High-rise buildings are increasingly defining the architecture of modern society due to an increase in the urban population and facility intensification. Accordingly, studies on novel composite structures have been actively conducted for floor-height reduction and to improve constructional efficiency, thereby increasing spatial efficiency and lease revenue [1,2,3].
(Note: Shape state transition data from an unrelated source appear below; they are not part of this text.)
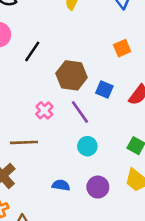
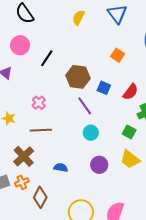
orange square: (122, 48) -> (118, 55), turned -32
pink cross: (44, 110) -> (39, 103), moved
blue semicircle: (61, 185) -> (61, 168), moved

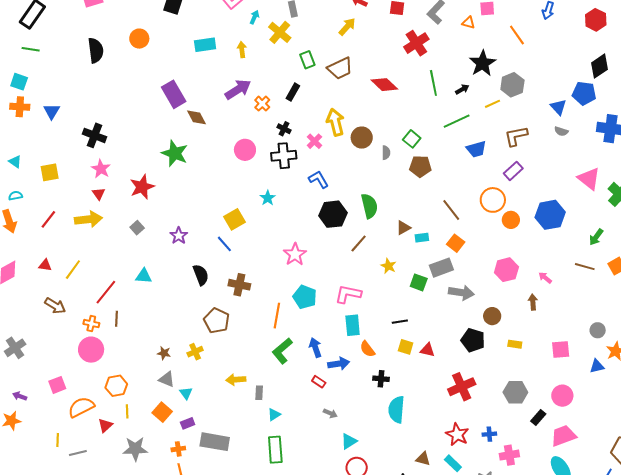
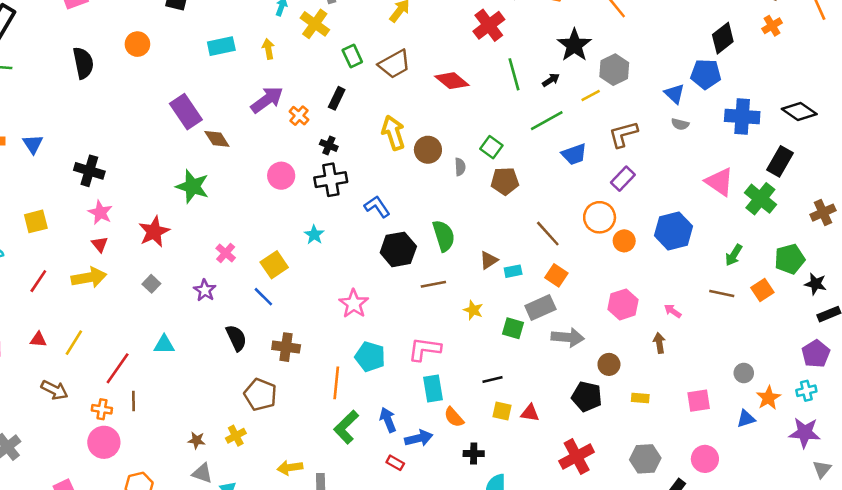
pink cross: (314, 141) -> (226, 253), moved
brown line: (359, 243) -> (433, 284), turned 42

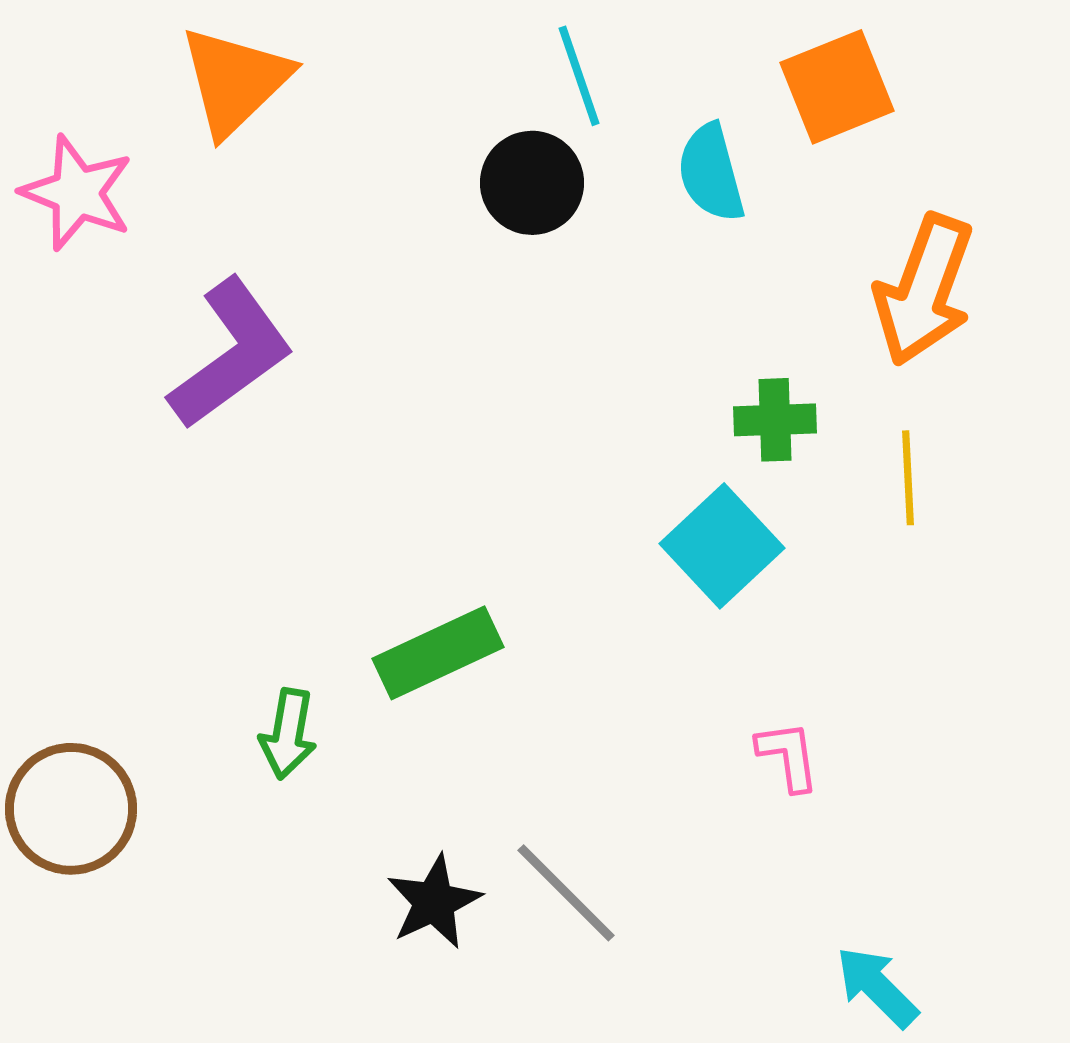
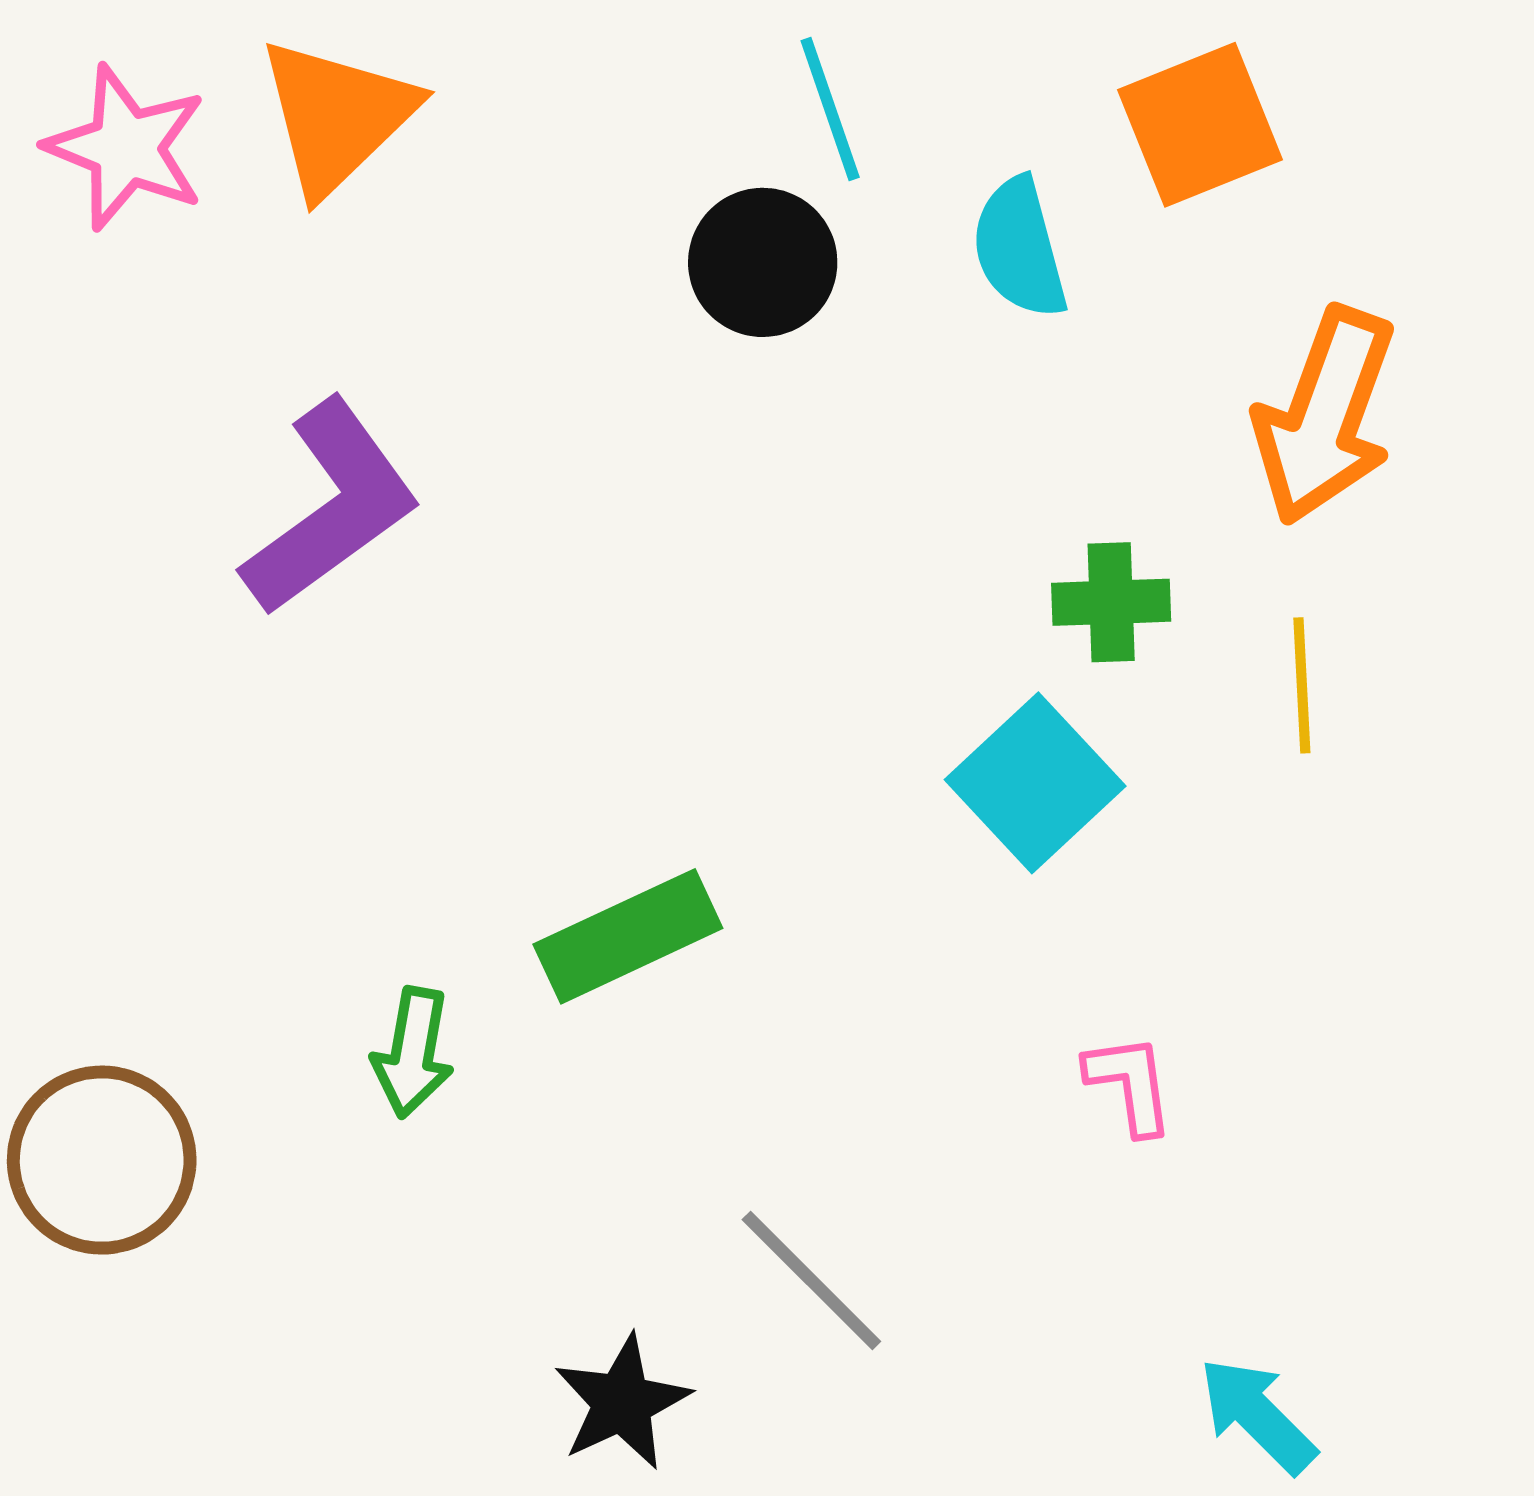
pink star: (77, 193) -> (126, 148), moved
black star: (434, 902) -> (622, 1402), moved

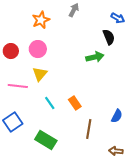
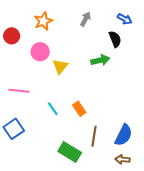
gray arrow: (74, 10) -> (86, 19), moved
red circle: (11, 51) -> (12, 36), moved
yellow triangle: (40, 74) -> (60, 66), moved
blue semicircle: (117, 116) -> (124, 135), moved, size x1.5
green rectangle: (46, 140) -> (70, 152), moved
The iTECH composite beam [4], TSC composite beam [5], MHS composite beam, and Smart beam [6] in Korea, and a deep deck with an asymmetric beam, Flex Fram [7], and Slim Floor [8] with Half PC were developed to decrease the floor height and improve serviceability in the United States and Europe. However, the system possessed a constructability issue, i.e., the beams had to be embedded inside the slab, thus complicating the structure. Precast concrete (PC) construction resolved this problem by shortening the construction duration and improving the constructional efficiency by decreasing the production of molding compositions and the amount of cast-in-place concrete.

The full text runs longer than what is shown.